*AIM OF THE TASK*:
The answer is every line of the records that holds the word "إبراهيم", copied in full.

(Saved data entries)

::::

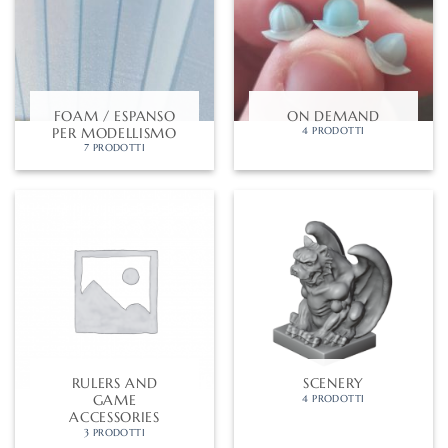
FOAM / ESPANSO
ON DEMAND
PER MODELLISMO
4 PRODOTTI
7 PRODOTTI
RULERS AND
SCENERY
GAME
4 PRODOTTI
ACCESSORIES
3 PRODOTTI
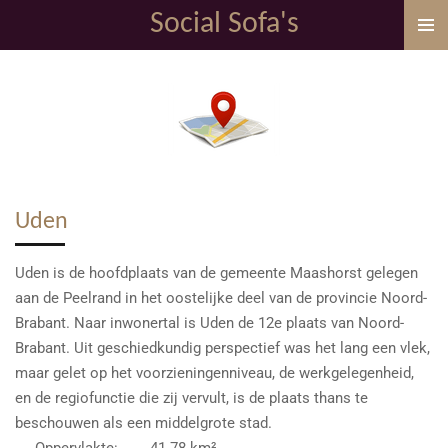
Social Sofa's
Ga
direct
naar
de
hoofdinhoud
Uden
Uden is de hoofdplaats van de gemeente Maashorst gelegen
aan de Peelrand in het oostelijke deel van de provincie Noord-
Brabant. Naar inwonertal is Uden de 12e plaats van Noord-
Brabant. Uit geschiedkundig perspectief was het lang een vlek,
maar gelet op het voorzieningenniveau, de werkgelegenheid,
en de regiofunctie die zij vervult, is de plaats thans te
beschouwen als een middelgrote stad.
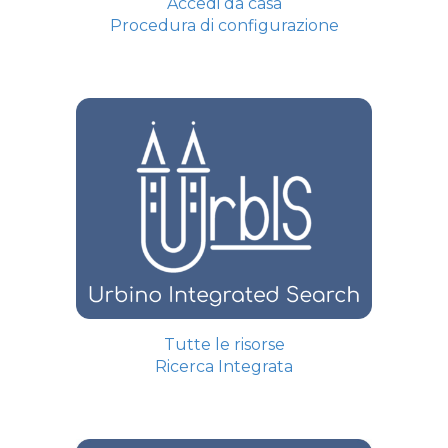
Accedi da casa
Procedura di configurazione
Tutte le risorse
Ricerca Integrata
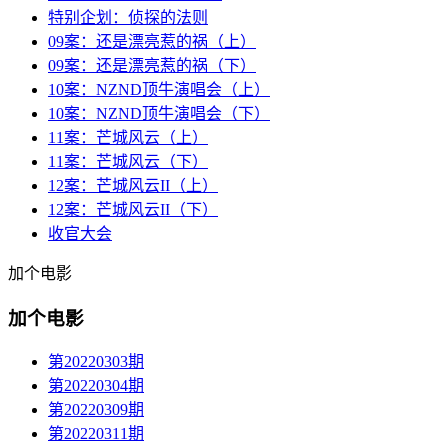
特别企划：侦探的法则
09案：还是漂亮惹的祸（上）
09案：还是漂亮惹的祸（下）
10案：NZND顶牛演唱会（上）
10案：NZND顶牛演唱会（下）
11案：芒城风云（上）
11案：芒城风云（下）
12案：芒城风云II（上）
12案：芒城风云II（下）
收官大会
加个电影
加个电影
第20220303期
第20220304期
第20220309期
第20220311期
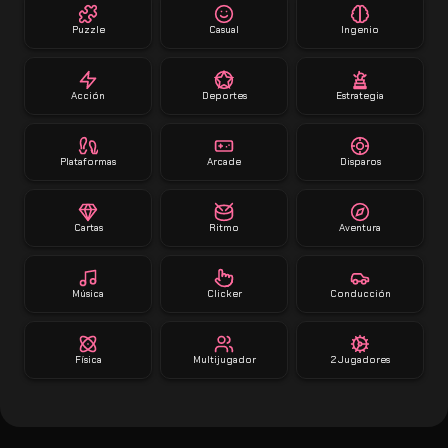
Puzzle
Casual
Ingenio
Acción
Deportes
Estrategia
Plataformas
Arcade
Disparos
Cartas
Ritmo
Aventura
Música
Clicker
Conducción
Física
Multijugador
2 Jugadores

::::

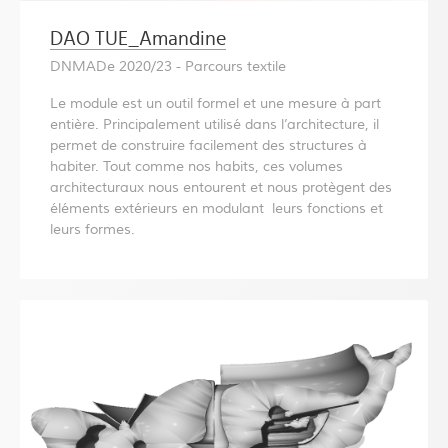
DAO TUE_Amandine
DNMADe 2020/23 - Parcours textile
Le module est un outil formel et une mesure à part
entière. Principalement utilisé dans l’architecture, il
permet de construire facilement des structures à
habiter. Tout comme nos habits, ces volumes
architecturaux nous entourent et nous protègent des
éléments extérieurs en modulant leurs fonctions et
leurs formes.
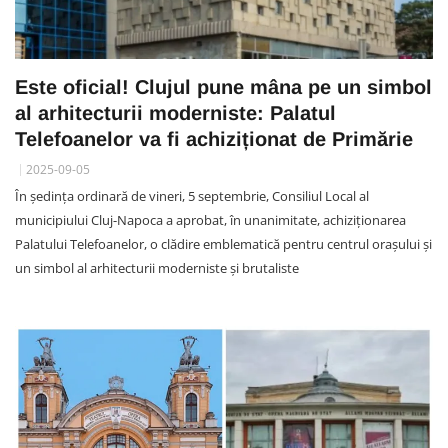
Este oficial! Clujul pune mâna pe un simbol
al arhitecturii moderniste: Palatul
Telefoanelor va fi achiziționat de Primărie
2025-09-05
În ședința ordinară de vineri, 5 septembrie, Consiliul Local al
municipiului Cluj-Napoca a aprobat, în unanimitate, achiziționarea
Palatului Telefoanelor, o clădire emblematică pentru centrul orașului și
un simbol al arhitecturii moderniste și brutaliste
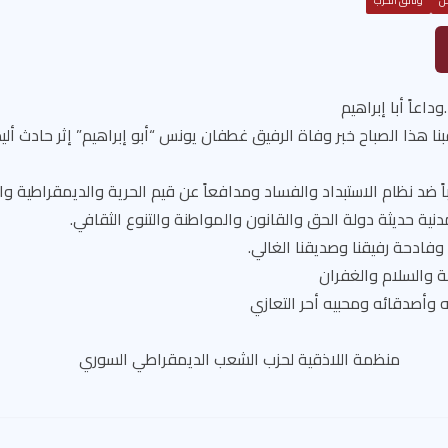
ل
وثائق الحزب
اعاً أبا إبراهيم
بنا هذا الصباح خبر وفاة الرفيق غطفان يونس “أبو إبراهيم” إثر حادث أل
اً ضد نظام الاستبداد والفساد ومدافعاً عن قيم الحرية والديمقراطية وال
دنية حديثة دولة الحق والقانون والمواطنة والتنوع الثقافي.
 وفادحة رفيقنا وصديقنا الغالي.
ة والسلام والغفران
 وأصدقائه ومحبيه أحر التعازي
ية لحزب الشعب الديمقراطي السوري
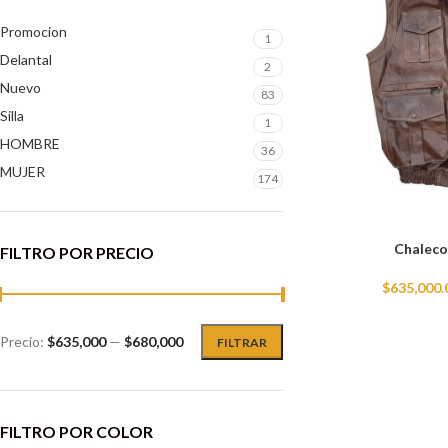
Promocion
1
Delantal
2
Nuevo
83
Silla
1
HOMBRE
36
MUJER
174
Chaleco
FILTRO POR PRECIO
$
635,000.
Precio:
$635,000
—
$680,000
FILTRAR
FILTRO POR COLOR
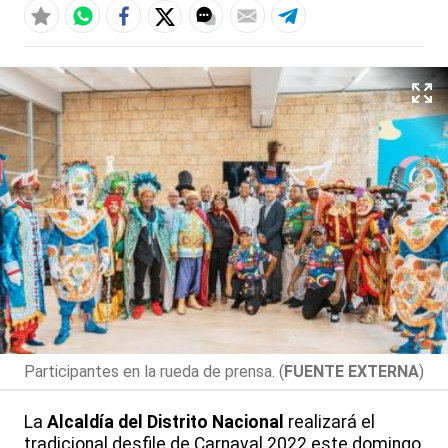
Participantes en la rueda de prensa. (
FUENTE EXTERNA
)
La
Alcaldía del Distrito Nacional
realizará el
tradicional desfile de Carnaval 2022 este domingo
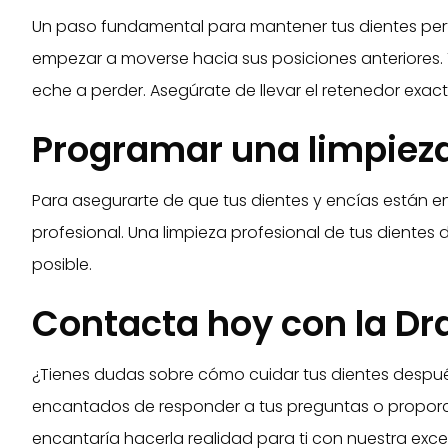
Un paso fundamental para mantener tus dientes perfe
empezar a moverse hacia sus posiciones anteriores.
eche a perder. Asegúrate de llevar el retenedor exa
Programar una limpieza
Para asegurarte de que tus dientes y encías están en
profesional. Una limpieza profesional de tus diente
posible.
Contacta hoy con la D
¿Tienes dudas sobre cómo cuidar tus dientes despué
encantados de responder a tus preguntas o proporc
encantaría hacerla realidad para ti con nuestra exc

::::

*REPLY TO THE EXERCISE*:
اعاً أبا إبراهيم
بنا هذا الصباح خبر وفاة الرفيق غطفان يونس “أبو إبراهيم” إثر حادث أل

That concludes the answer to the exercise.